Interchangeably, we write :

$y={x}^{\frac{1}{n}}={}_{\sqrt{}}^{n}\left(x\right)$

If n is even integer, then x can not be negative. For n=2, we drop “n” from the notation and we write,

$y=\sqrt{x}$

We extend this concept to function in which number “x” is substituted by any valid expression (algebraic, trigonometric, logaritmic etc). Some examples are :

$y=\sqrt{{x}^{2}+3x-5}$ $y=\sqrt{\mathrm{log}{}_{e}\left({x}^{2}+3x-5\right)}$

We shall also include study of radical function which is part of rational form like :

$y=\sqrt{\left(\frac{1}{{x}_{2}+3x-5}\right)}$

$y=\sqrt{\left\{\frac{\left(x-1\right)\left(x+3\right)}{{x}_{2}+3x-5}\right\}}$

Analysis of root function is same as analysis of inequality of function. Because, radical function ultimately results in inequality. We make use of the fact that expression within the radical sign is non-negative. Here, we denote a radical function as :

$f\left(x\right)=\sqrt{g\left(x\right)}$

As the expression under is non-negative,

$⇒g\left(x\right)\ge 0$

When radical function is part of a function defined in rational form, the radical function should not be zero. Let us consider a function as :

$f\left(x\right)=\frac{1}{\sqrt{g\left(x\right)}}$

As the radical is denominator of the rational expression, expression under radical sign is positive,

$g\left(x\right)>0$

We have already worked with inequalities involving polynomial and rational functions. We shall restrict ourselves to few illustrations here.

Problem : Find domain of the function :

$f\left(x\right)=\sqrt{\left\{1-\sqrt{\left(1-{x}^{2}\right)}\right\}}$

$⇒1-\sqrt{1-{x}^{2}}\ge 0$ $⇒\sqrt{1-{x}^{2}}\le 1$

The term on each side of inequality is a positive quantity. Squaring each side does not change inequality,

$⇒1-{x}^{2}\le 1$ $⇒{x}^{2}\ge 0$

This quadratic inequality is true for all real x. Now, for inner radical

$⇒1-{x}^{2}\ge 0$ $⇒\left(1+x\right)\left(1-x\right)\ge 0$

We multiply by -1 to change the sign of x in 1-x,

$⇒\left(x+1\right)\left(x-1\right)\le 0$

Using sign rule :

$⇒x\in \left[-1,1\right]$

Since, conditions corresponding to two radicals need to be fulfilled simultaneously, the domain of the given function is intersection of outer and inner radicals.

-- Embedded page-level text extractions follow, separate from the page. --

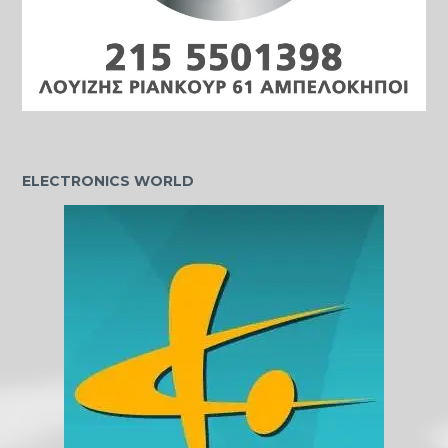
ELECTRONICS WORLD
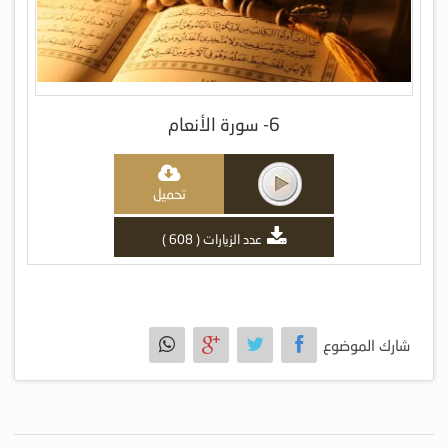
6- سورة الأنعام
تحميل
عدد الزيارات ( 608 )
شارك الموضوع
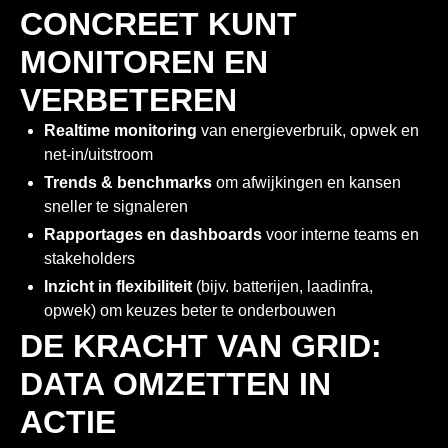
CONCREET KUNT
MONITOREN EN
VERBETEREN
Realtime monitoring
van energieverbruik, opwek en
net-in/uitstroom
Trends & benchmarks
om afwijkingen en kansen
sneller te signaleren
Rapportages en dashboards
voor interne teams en
stakeholders
Inzicht in flexibiliteit
(bijv. batterijen, laadinfra,
opwek) om keuzes beter te onderbouwen
DE KRACHT VAN GRID:
DATA OMZETTEN IN
ACTIE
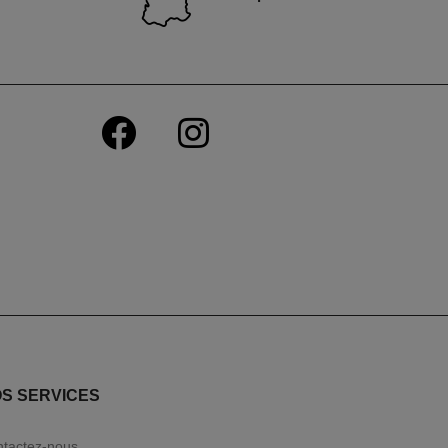
S SERVICES
tactez-nous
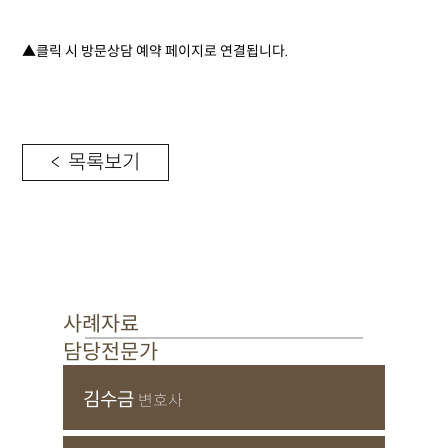
▲클릭 시 방문상담 예약 페이지로 연결됩니다.
< 목록보기
사례자료
담당전문가
김수금
변호사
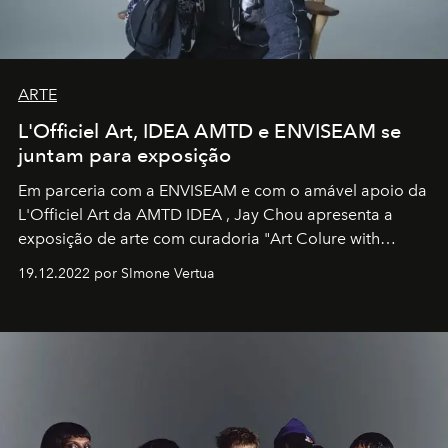
ARTE
L'Officiel Art, IDEA AMTD e ENVISEAM se
juntam para exposição
Em parceria com a
ENVISEAM
e com o amável apoio da
L'Officiel Art
da
AMTD IDEA
,
Jay Chou
apresenta a
exposição de arte com curadoria "Art Colure with
Artistes" no icônico
Marina Bay Sands
de Cingapura.
19.12.2022 por SImone Vertua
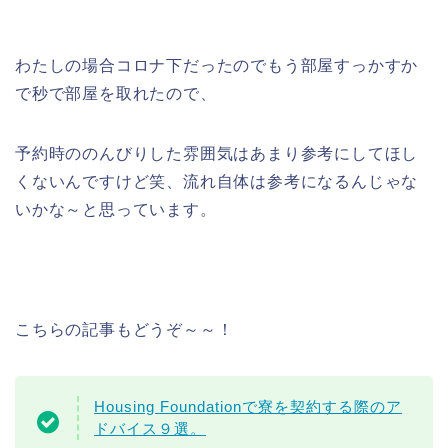
わたしの場合コロナ下だったのでもう部屋すっかすか
で秒で部屋を取れたので、
予約時ののんびりした雰囲気はあまり参考にしてほし
くないんですけど笑、流れ自体は参考になるんじゃな
いかな～と思っています。
こちらの記事もどうぞ～～！
Housing Foundationで寮を契約する際のア
ドバイス９選。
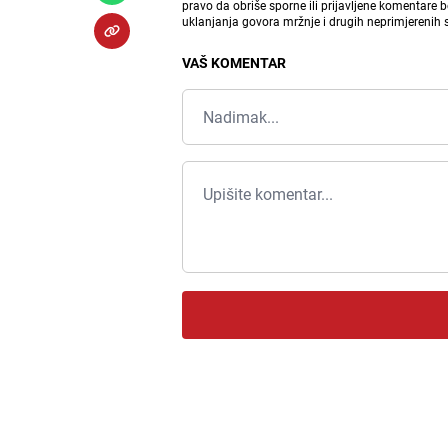
pravo da obriše sporne ili prijavljene komentare 
uklanjanja govora mržnje i drugih neprimjerenih
VAŠ KOMENTAR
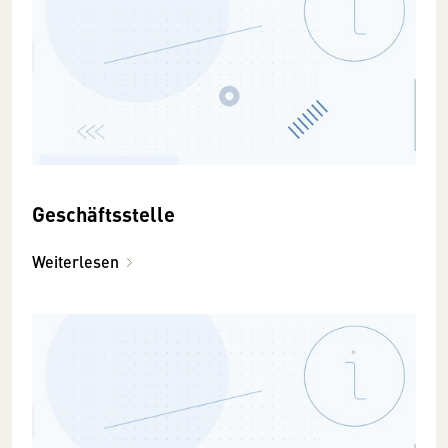
Geschäftsstelle
Weiterlesen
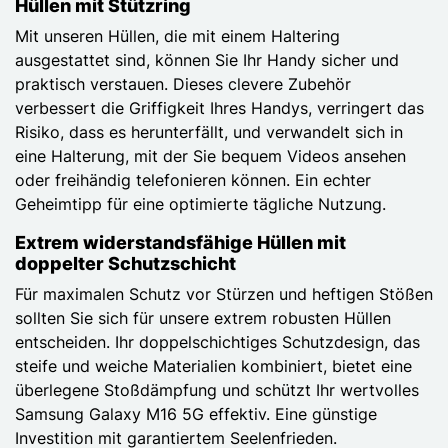
Hüllen mit Stützring
Mit unseren Hüllen, die mit einem Haltering
ausgestattet sind, können Sie Ihr Handy sicher und
praktisch verstauen. Dieses clevere Zubehör
verbessert die Griffigkeit Ihres Handys, verringert das
Risiko, dass es herunterfällt, und verwandelt sich in
eine Halterung, mit der Sie bequem Videos ansehen
oder freihändig telefonieren können. Ein echter
Geheimtipp für eine optimierte tägliche Nutzung.
Extrem widerstandsfähige Hüllen mit
doppelter Schutzschicht
Für maximalen Schutz vor Stürzen und heftigen Stößen
sollten Sie sich für unsere extrem robusten Hüllen
entscheiden. Ihr doppelschichtiges Schutzdesign, das
steife und weiche Materialien kombiniert, bietet eine
überlegene Stoßdämpfung und schützt Ihr wertvolles
Samsung Galaxy M16 5G effektiv. Eine günstige
Investition mit garantiertem Seelenfrieden.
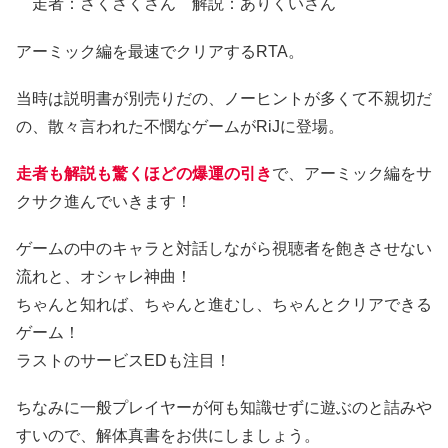
走者：さくさくさん 解説：ありくいさん
アーミック編を最速でクリアするRTA。
当時は説明書が別売りだの、ノーヒントが多くて不親切だ
の、散々言われた不憫なゲームがRiJに登場。
走者も解説も驚くほどの爆運の引き
で、アーミック編をサ
クサク進んでいきます！
ゲームの中のキャラと対話しながら視聴者を飽きさせない
流れと、オシャレ神曲！
ちゃんと知れば、ちゃんと進むし、ちゃんとクリアできる
ゲーム！
ラストのサービスEDも注目！
ちなみに一般プレイヤーが何も知識せずに遊ぶのと詰みや
すいので、解体真書をお供にしましょう。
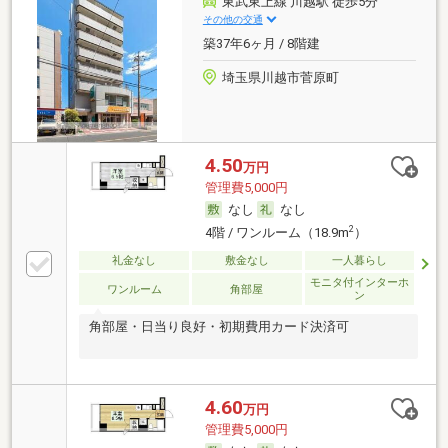
東武東上線 川越駅 徒歩5分
その他の交通
築37年6ヶ月 / 8階建
埼玉県川越市菅原町
4.50
万円
管理費5,000円
なし
なし
2
4階 / ワンルーム（18.9m
）
礼金なし
敷金なし
一人暮らし
モニタ付インターホ
ワンルーム
角部屋
ン
角部屋・日当り良好・初期費用カード決済可
4.60
万円
管理費5,000円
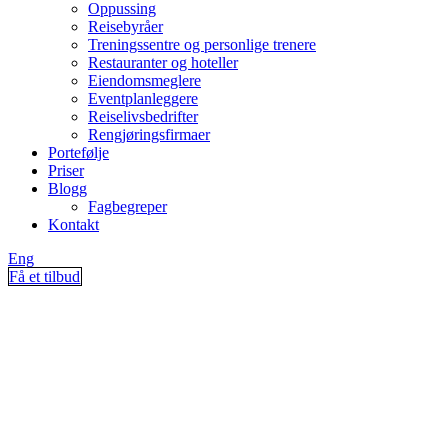
Oppussing
Reisebyråer
Treningssentre og personlige trenere
Restauranter og hoteller
Eiendomsmeglere
Eventplanleggere
Reiselivsbedrifter
Rengjøringsfirmaer
Portefølje
Priser
Blogg
Fagbegreper
Kontakt
Eng
Få et tilbud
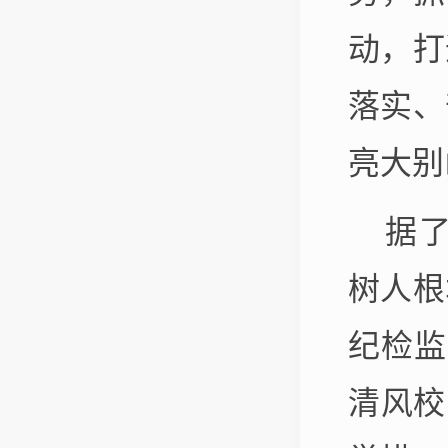
动，打
落实、
亮大别
据了
树人根
纪检监
清风校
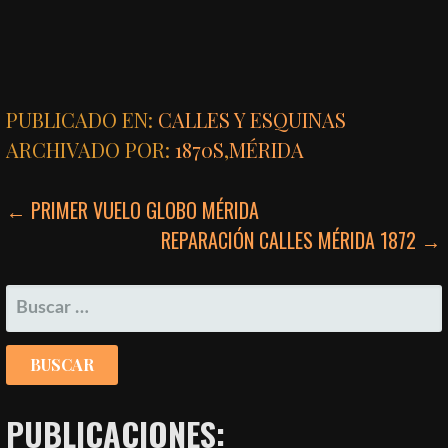
PUBLICADO EN:
CALLES Y ESQUINAS
ARCHIVADO POR:
1870S
,
MÉRIDA
NAVEGACIÓN
← PRIMER VUELO GLOBO MÉRIDA
REPARACIÓN CALLES MÉRIDA 1872 →
DE
ENTRADAS
BUSCAR:
PUBLICACIONES:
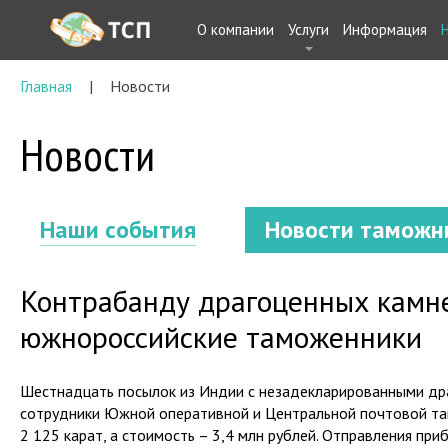
О компании
Услуги
Информация
Главная
Новости
Новости
Наши события
Новости таможн
Контрабанду драгоценных камн
южнороссийские таможенники
Шестнадцать посылок из Индии с незадекларированными д
сотрудники Южной оперативной и Центральной почтовой та
2 125 карат, а стоимость – 3,4 млн рублей. Отправления пр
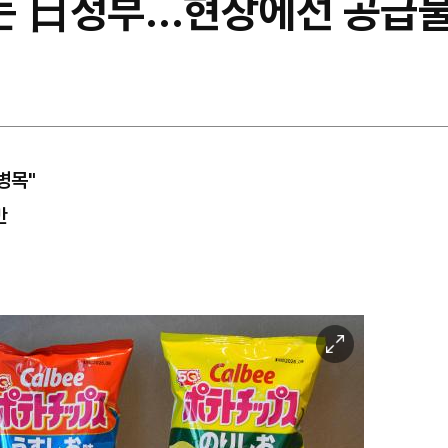
는 日정부…현장에선 공급불
병목"
만
이
미
지
확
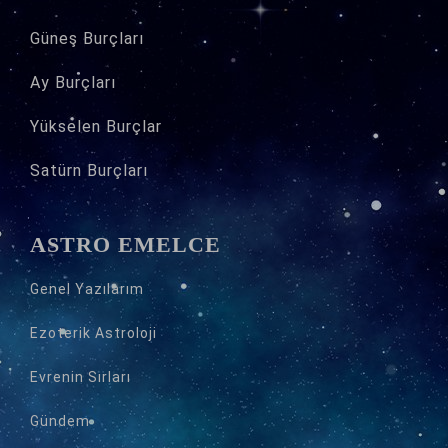
Güneş Burçları
Ay Burçları
Yükselen Burçlar
Satürn Burçları
ASTRO EMELCE
Genel Yazılarım
Ezoterik Astroloji
Evrenin Sırları
Gündem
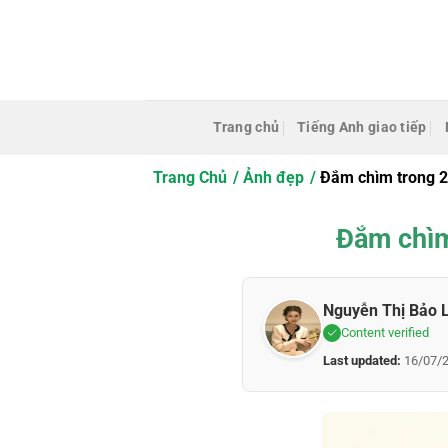
Bỏ
qua
nội
dung
Trang chủ
Tiếng Anh giao tiếp
Trang Chủ
Ảnh đẹp
Đắm chìm trong 2
Đắm chìm
Nguyễn Thị Bảo 
Content verified
Last updated:
16/07/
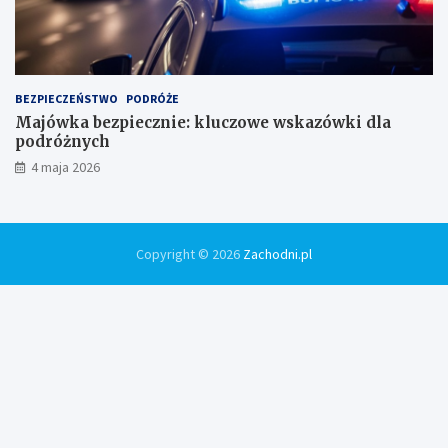
BEZPIECZEŃSTWO
PODRÓŻE
Majówka bezpiecznie: kluczowe wskazówki dla
podróżnych
4 maja 2026
Copyright © 2026
Zachodni.pl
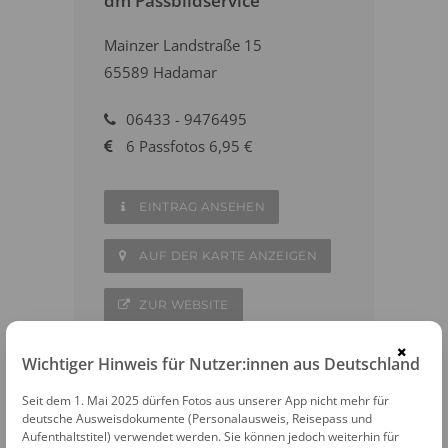
dm Passbildservice
Mainzer Landstraße 15
65589 Hadamar
06433 - 9476495
6 Passfotos 6,95 €
EINTRAG ANSEHEN
AUF DER KARTE ANZEIGEN
ZUR WEBSITE
×
Wichtiger Hinweis für Nutzer:innen aus Deutschland
Seit dem 1. Mai 2025 dürfen Fotos aus unserer App nicht mehr für
deutsche Ausweisdokumente (Personalausweis, Reisepass und
WEITERE FOTOAUTOMATEN IN DER
Aufenthaltstitel) verwendet werden. Sie können jedoch weiterhin für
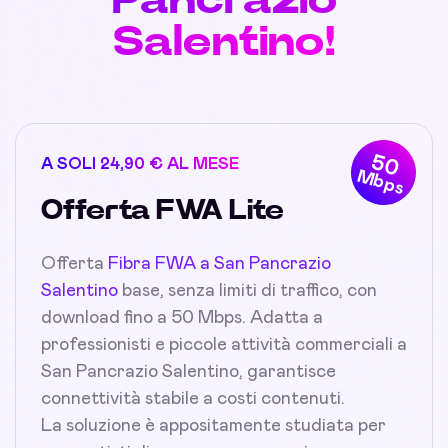
Salentino!
50
A SOLI 24,90 € AL MESE
Mbps
Offerta FWA Lite
Offerta
Fibra FWA a San Pancrazio
Salentino
base, senza limiti di traffico, con
download fino a 50 Mbps. Adatta a
professionisti e piccole attività commerciali a
San Pancrazio Salentino, garantisce
connettività stabile a costi contenuti.
La soluzione è appositamente studiata per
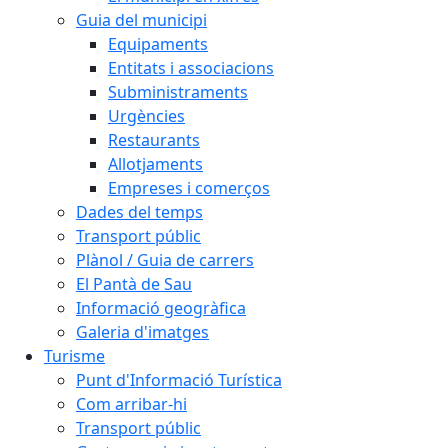
Guia del municipi
Equipaments
Entitats i associacions
Subministraments
Urgències
Restaurants
Allotjaments
Empreses i comerços
Dades del temps
Transport públic
Plànol / Guia de carrers
El Pantà de Sau
Informació geogràfica
Galeria d'imatges
Turisme
Punt d'Informació Turística
Com arribar-hi
Transport públic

$\text{Domain}=\left[-1,1\right]$

Problem : Find the domain of the function given by :

$f\left(x\right)=\sqrt{\left({x}^{14}-{x}^{11}+{x}^{6}-{x}^{3}+{x}^{2}+1\right)}$

Solution : Clearly, function is real for values of “x” for which expression within square root is a non negative number. We note that independent variable is raised to positive integers. The nature of each monomial depends on the value of x and nature of power. If x≥1, then monomial evaluates to higher value for higher power. If x lies between 0 and 1, then monomial evaluates to lower value for higher power. Further, a negative x yields negative value when raised to odd power and positive value when raised to even power. We shall use these properties to evaluate the expression for three different intervals of x.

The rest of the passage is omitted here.